A los 7 años mi abuelo Antonio me contaba la
historia del Perú sentado en sus rodillas como un cuento, por eso mis héroes no
fueron los Tres Chanchitos o Peter Pan, Superman o Batman. Mis primeros héroes
fueron Ollantay y su fortaleza, Cahuide
y la defensa de la torre, Manco Inca y su rebelión inca, Bolognesi y el morro de
Arica, Grau, el caballero de los mares y el Huascar, Leoncio Prado y su vida
aventurera y así de otros personajes de
nuestra historia. Recuerdo que los primeros libros que leí con mi abuelo Antonio, fueron las
Tradiciones Peruanas de Ricardo Palma y los Comentarios Reales del Inca
Garcilaso de la Vega, fue allí que nació mi afición por la lectura. Por ello, me gusta
hasta hoy la historia del Perú, la
historia de cada país del mundo, la historia universal y todo libro que tenga
una buena narrativa. A los 12 años había leído la biblia como una forma de
entender la historia de Israel, pero no como la palabra de Dios. Mi padre
cuando tenía 13 años, dejó olvidado en la sala dos libros. Uno de poesías de
Pablo Neruda y “Papillon” de Henry Charriere. Ellos marcaron mi vida. Neruda y
su poema XX y las aventuras del fugitivo francés, Papillon. A partir de ese momento
fueron horas y horas de interminables lecturas con toda clase de libros que
llegaban a mis manos. Toda la colección de la enciclopedia Ariel Juvenil, y
todo libro que mi padre y abuelo me alcanzaban. Alguna vez mi hermana Carolina
preguntó…
-
¿Por qué lees tanto?...
-
No lo sé…así conozco sitios y viajo sin viajar –
respondí
-
¿Y eso te servirá de algo? - volvió a preguntar
-
No lo sé
– volví a responder – ya veremos
Y seguía leyendo….Cuantas
noches de insomnio. Cuantas noches en el baño o cualquier lugar privado e
íntimo, para leer en paz y tranquilidad. Viajando y conociendo de muchos
lugares.
Claro que otra cosa era la
imagen que de mí se tenía. En la escuela y en el barrio, yo era el Chino Iván, que con todos se peleaba, algo
así como el matoncito del aula y de la esquina. Pero en casa por las noches,
era el empedernido lector, con la inquietud de hacer historias propias y con
ganas de hacer versos. Solo me frenaba la creencia popular absurda de que los
“hombres machos” no desnudan sus sentimientos y escriben tristezas.
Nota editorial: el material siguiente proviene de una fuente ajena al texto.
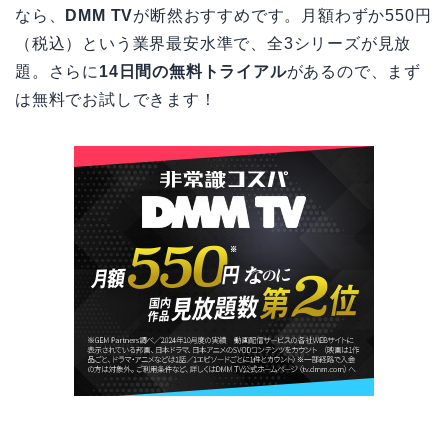
なら、
DMM TV
が断然おすすめです。月額わずか550円
（税込）という業界最安水準で、全3シリーズが見放
題。さらに
14日間の無料トライアル
があるので、まず
は無料でお試しできます！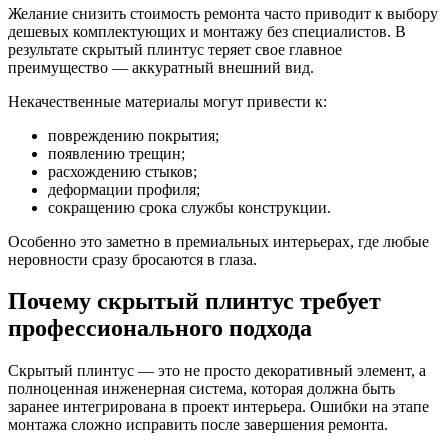
Желание снизить стоимость ремонта часто приводит к выбору
дешевых комплектующих и монтажу без специалистов. В
результате скрытый плинтус теряет свое главное
преимущество — аккуратный внешний вид.
Некачественные материалы могут привести к:
повреждению покрытия;
появлению трещин;
расхождению стыков;
деформации профиля;
сокращению срока службы конструкции.
Особенно это заметно в премиальных интерьерах, где любые
неровности сразу бросаются в глаза.
Почему скрытый плинтус требует
профессионального подхода
Скрытый плинтус — это не просто декоративный элемент, а
полноценная инженерная система, которая должна быть
заранее интегрирована в проект интерьера. Ошибки на этапе
монтажа сложно исправить после завершения ремонта.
Cuando cumplí los 16 años en junio
del 81, una noche en mi habitación me senté en mi viejo
escritorio. Creo que había peleado (cuando no), con mi enamorada, los
sentimientos que me embargaban eran tan confusos, que no alcanzaba a explicarme
porque la vida me presentaba esos trances. Existían sentimientos de rebeldía,
amor, inconformidad con mi presente, todo aquello que pasa un adolescente y que
se repite hasta hoy en cada joven que deja la pubertad. Preguntas sobre el amor y el desamor. Eran tantas
las cosas que no entendía de la vida y
que necesitaba expresar de alguna manera…me sentía diferente a los demás, no
encajaba en nada, estaba cansado de ser el agresivo, que muchos veían. Cansado
de que mis gustos personales fueran diferentes a los chicos de mi edad, yo
quería los libros, los demás tenían otras aficiones. Mi forma de hablar difería
con la de ellos. Creía todo lo que me decían, era sano, inocente y bastante
crédulo. Por ello cuando se burlaban de esas características, lo resolvía a
golpes. Aquella noche, mi necesidad de desahogarme era muy profunda. Cansado y
agobiado de pronto se me ocurre una idea.
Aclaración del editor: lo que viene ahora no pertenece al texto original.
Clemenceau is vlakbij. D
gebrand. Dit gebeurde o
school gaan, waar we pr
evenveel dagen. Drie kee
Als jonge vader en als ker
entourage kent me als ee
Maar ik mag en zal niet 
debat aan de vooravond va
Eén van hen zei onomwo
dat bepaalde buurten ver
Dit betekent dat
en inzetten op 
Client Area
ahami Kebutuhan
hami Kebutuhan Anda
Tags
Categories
Frente a mí había un cuaderno de espiral, gastado, con hojas cuadriculadas,
que en su momento se usó para la teoría y las
tareas de trigonometría que mi buen maestro “Mitsuo” (ahora mi amigo),
nos dejaba y que yo a regañadientes cumplía. Sin pensarlo mucho, arranqué,
destrocé digo mejor, las hojas con la teorías trigonométricas y los ejercicios
por resolver que allí estaban. Debo darte ahora mis disculpas querido “Mitsuo”,
pues ahora sabes en que quedaron tus conocimientos, tan amablemente vertidos en
este saco roto, que era mi cabeza a los 16 años.
Lo mío no eran los números, lo
mío eran las historias, los versos, las letras. Aunque el buen profesor de
literatura señor Torres (que debe estar
en el edén de los docentes) vaticinó que yo era un firme candidato a
pandillero, delincuente y probable violador o psicópata sexual (todo porque se
derramó pasta dental en mis pantalones muy cerca al cierre de la bragueta). Si
me encontrara con mi profesor de Literatura y lengua ahora, le abrazaría y le
agradecería su terca obsesión porque comprendiéramos, lo que era un símil, una
metáfora, una rima, una epopeya, una elegía y demás conocimientos sobre las
letras, el castellano y la literatura.
Que injustos fuimos con ellos, nuestros abnegados maestros, nos dieron lo mejor
de sí y que poco correspondimos algunos.
Aunque debo decir, que hubo un improbable aspirante a maestro, que
estoy seguro, tiene el boleto reservado para el purgatorio de los maestros, por
su calidad como persona y profesor que eran totalmente nulos. Un odontólogo sin
vocación docente, enseñando historia, nunca aprendimos nada de él. En fin…
Aquella noche, decía, volviendo
al relato que traigo, la vieja radio a transistores que me había dado mi madre,
traía emisiones de canciones románticas de los Bee Gees (Too much heaven), Al Stewar (Year the cat), y los cantantes de
moda de los 70´s y primeros años de los 80´s. Luego de arrancar las hojas y
destrozar mi cuaderno de trigonometría. Comencé
sin mucha convicción, a plasmar los primeros versos que escribí en mi
vida. Recuerdo que eran preguntas a la vida, recuerdo que eran preguntas al
amor. Apasionados versos e inflamadas palabras que le cantaban toscamente a la
enamorada juvenil, sobre mis sentimientos y los sueños, que ella me generaba.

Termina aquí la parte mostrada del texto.